Par rapport aux techniques à utiliser pour lutter contre les plantes invasives, elles sont assez variées et doivent être adaptées aux espèces. Vu la forte capacité de régénération des plantes invasives, une intervention unique ne suffit pas et il faut souvent répéter les opérations durant plusieurs années successives.

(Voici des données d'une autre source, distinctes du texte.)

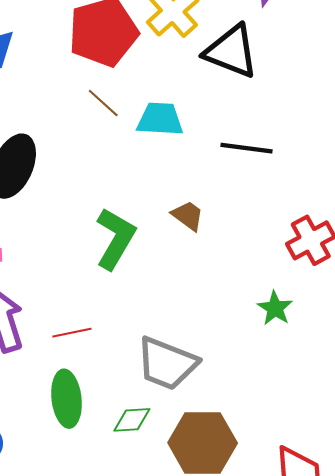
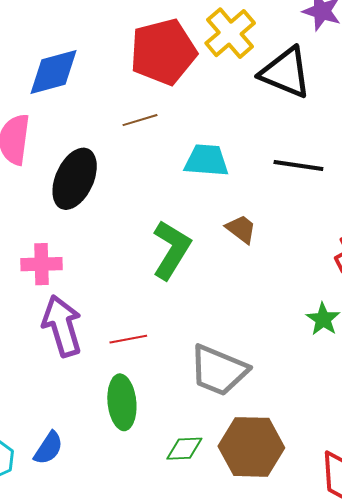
brown line: (103, 103) -> (140, 120), moved, turned -60
cyan trapezoid: (160, 119) -> (206, 160), moved
green diamond: (132, 420) -> (184, 449), moved

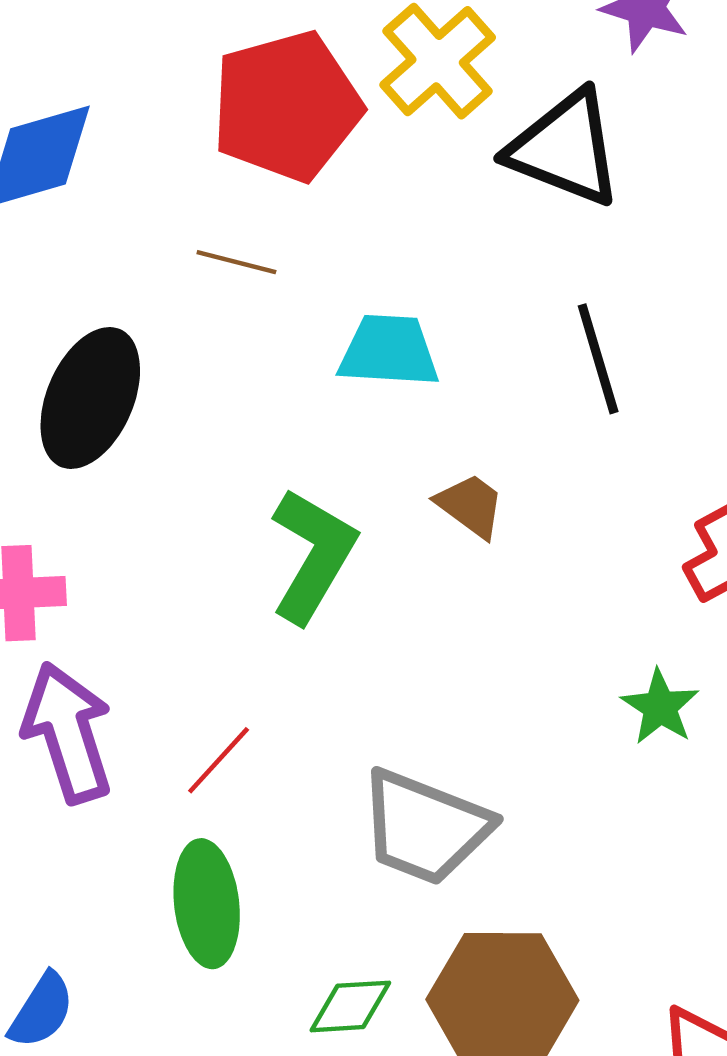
brown line: (140, 120) -> (236, 262), turned 32
black line: (298, 165) -> (598, 359), turned 66
red line: (128, 339) -> (219, 760), turned -36

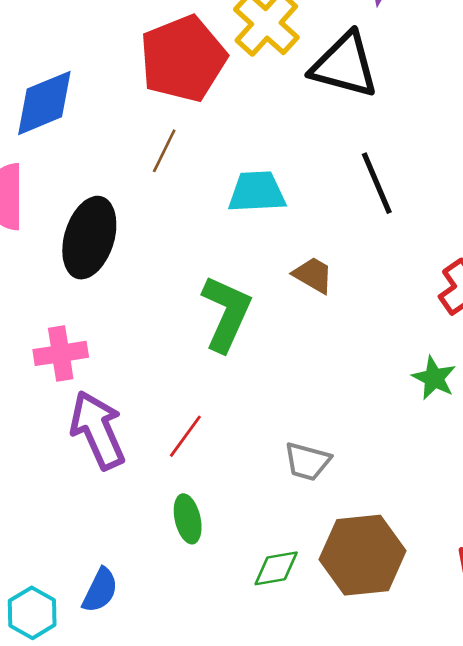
brown line: (236, 262) -> (164, 151), turned -72
gray trapezoid: (425, 827) -> (307, 461), size x0.6
green ellipse: (207, 904) -> (188, 519), size x0.7

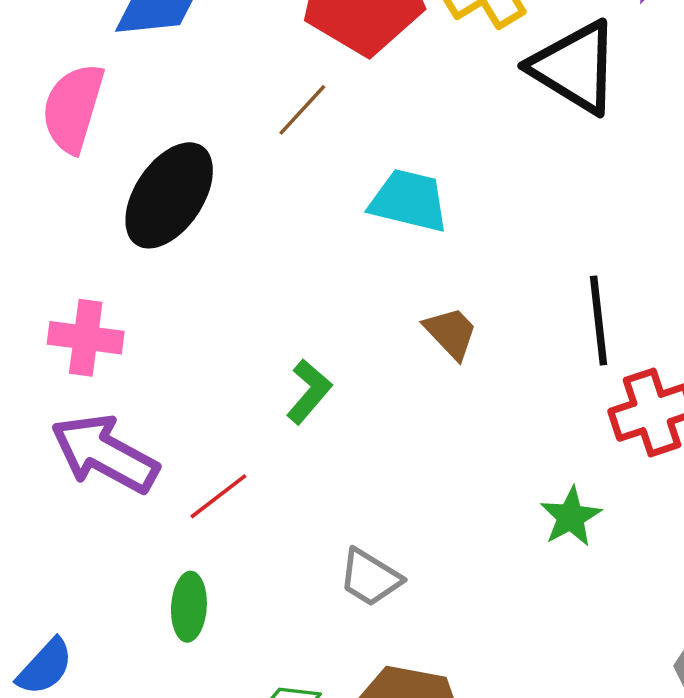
black line: (377, 183) -> (599, 321), moved
green L-shape: (226, 313) -> (309, 392), moved, size x0.6
purple arrow: (98, 430) -> (105, 454), turned -54

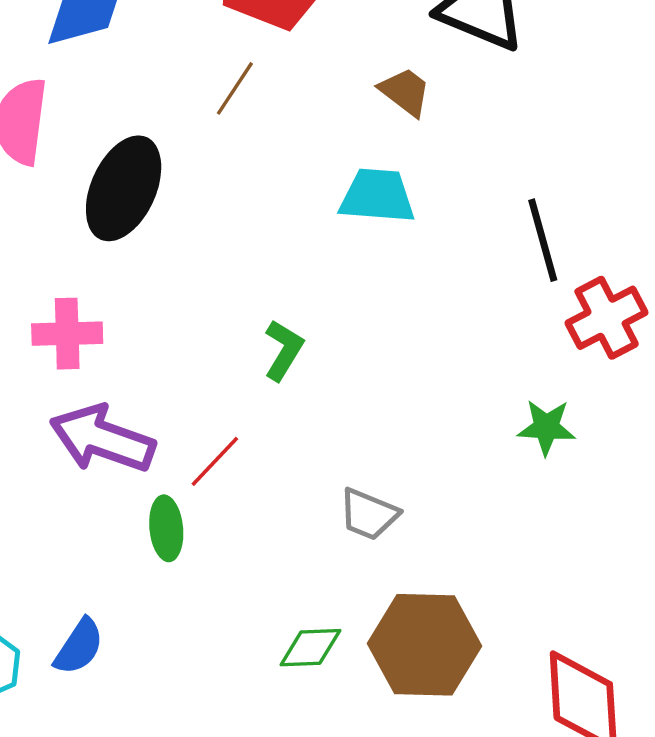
cyan trapezoid: (409, 201) -> (377, 196), moved
brown trapezoid: (451, 333) -> (405, 92), moved
green star: (571, 517) -> (546, 427), turned -30
green ellipse: (189, 607) -> (166, 528), moved

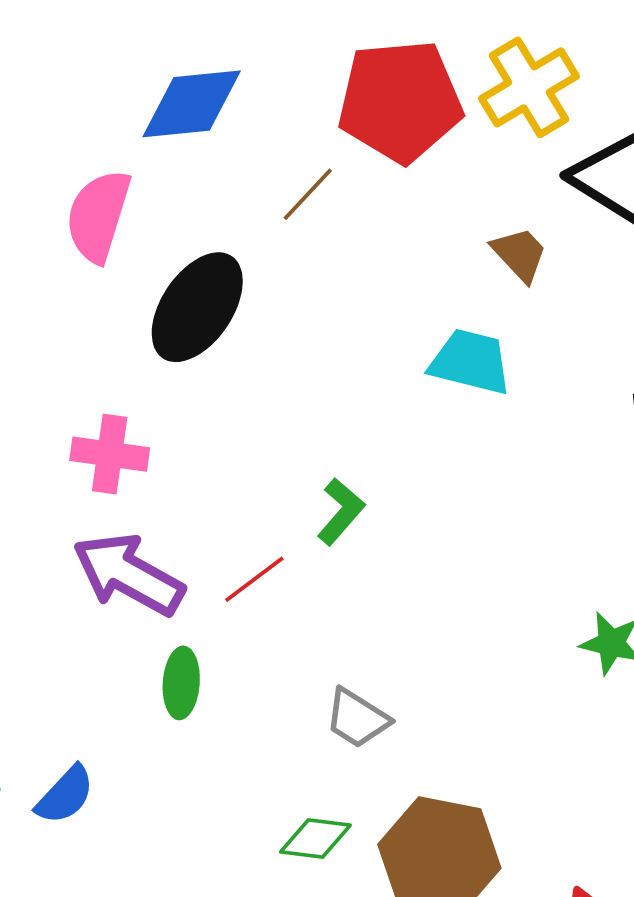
brown line: (235, 88) -> (308, 194), moved
red line: (215, 461) -> (254, 579), moved
gray trapezoid: (369, 514) -> (357, 718), moved

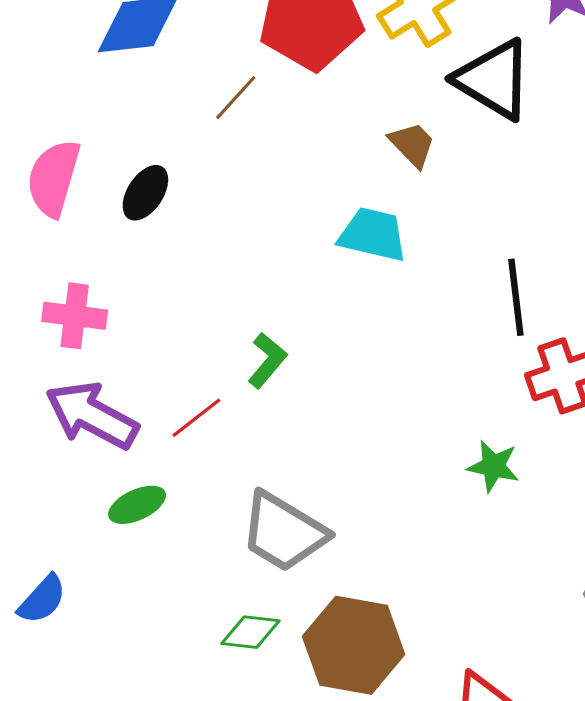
pink semicircle: (98, 216) -> (54, 178), moved
black ellipse: (197, 307) -> (145, 193), size x0.6
green ellipse: (181, 683) -> (137, 505), turned 62
gray trapezoid: (357, 718) -> (284, 532), size x1.6

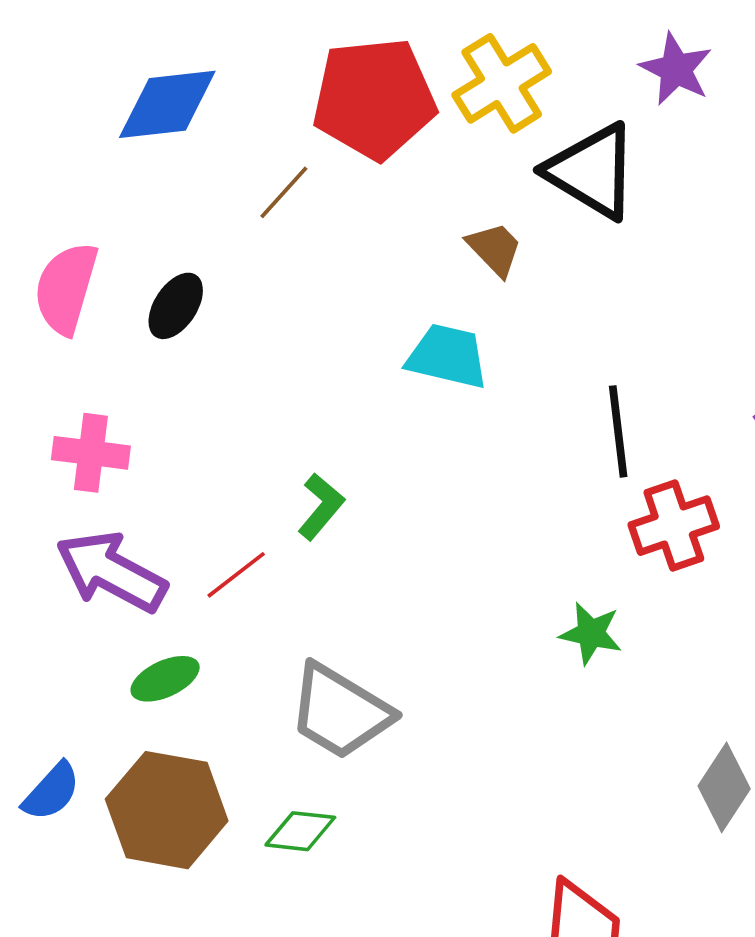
brown hexagon: (354, 645) -> (167, 810), moved

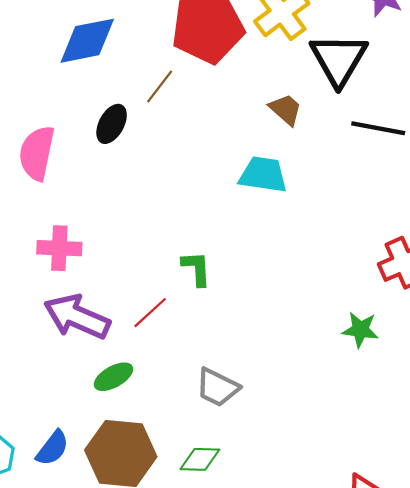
black triangle: (592, 171) -> (339, 59), turned 34
black ellipse: (176, 306) -> (112, 124), moved
black line: (618, 431) -> (378, 128), moved, turned -68
green L-shape: (321, 507) -> (196, 269), turned -39
gray trapezoid: (340, 711) -> (217, 387), size x0.7

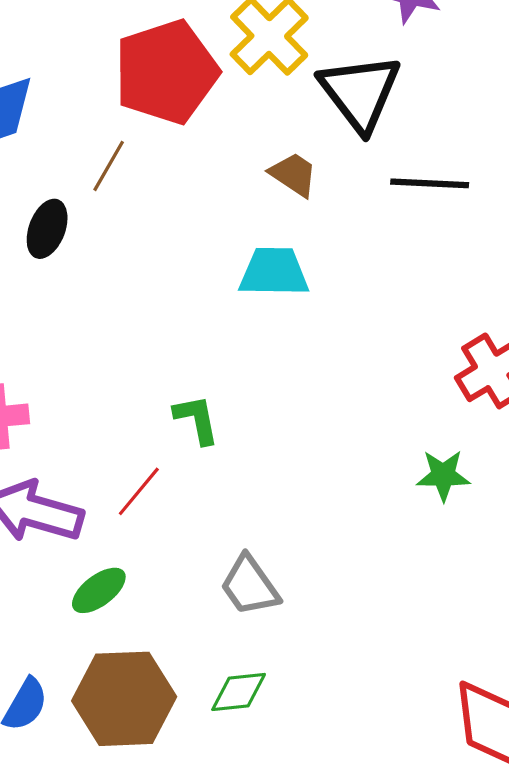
gray trapezoid: (217, 387) -> (250, 586), turned 36

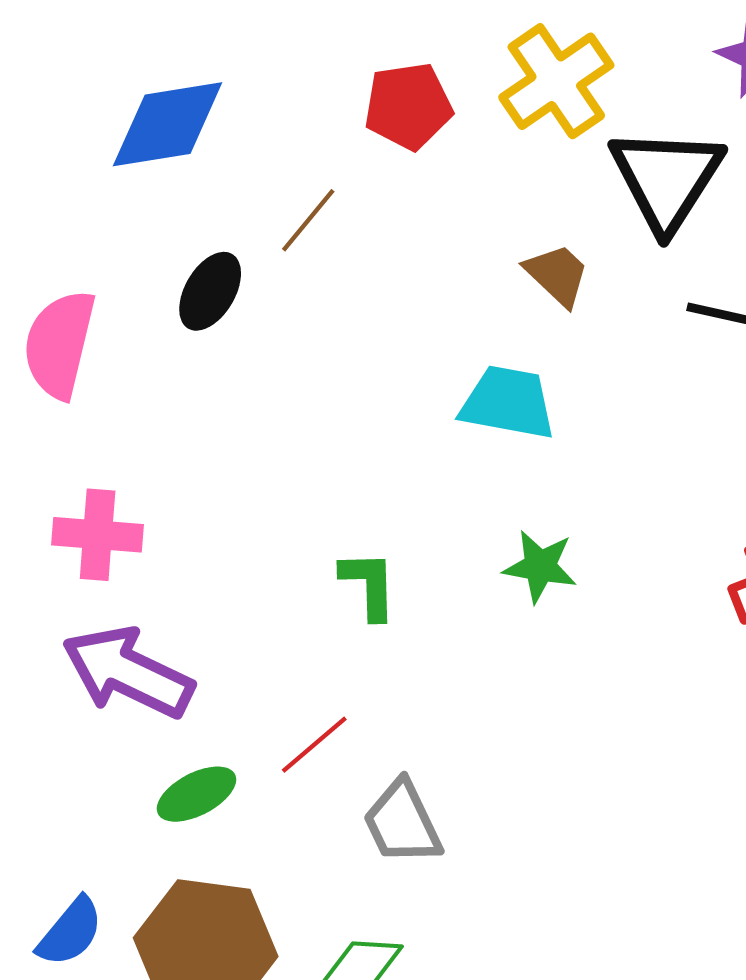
red pentagon: (166, 72) -> (408, 106), size x0.6
green star: (443, 475) -> (540, 566), moved
red line: (139, 491) -> (314, 745), moved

Le chiffre de 20 % cité ne concerne pas l'ensemble des populations de plantes invasives qui pouvaient être éradiquées. Il s'agit, à ce jour, de la proportion des populations de berce du Caucase qui ont pu être complètement éliminées dans le cadre du Plan de lutte wallon, c'est-à-dire avec élimination complète de la banque de graines contenue dans le sol. Les 80 % restants sont en voie d'éradication. Les pratiques prescrites, pour la Berce, sont généralement la coupe sous le collet de la plante et, dans quelques cas précis, l'utilisation d'herbicides dans le cas des sols très caillouteux à l'écart des zones humides. Il est important de noter que l'utilisation d'herbicides ne permet pas une élimination plus rapide de la banque de graines contenue dans le sol.

Mme la Présidente. - La parole est à M. Evrard.

M. Evrard (MR). - Merci, Monsieur le Ministre. On attendra que tout cela puisse se concrétiser. On suivra le dossier avec attention.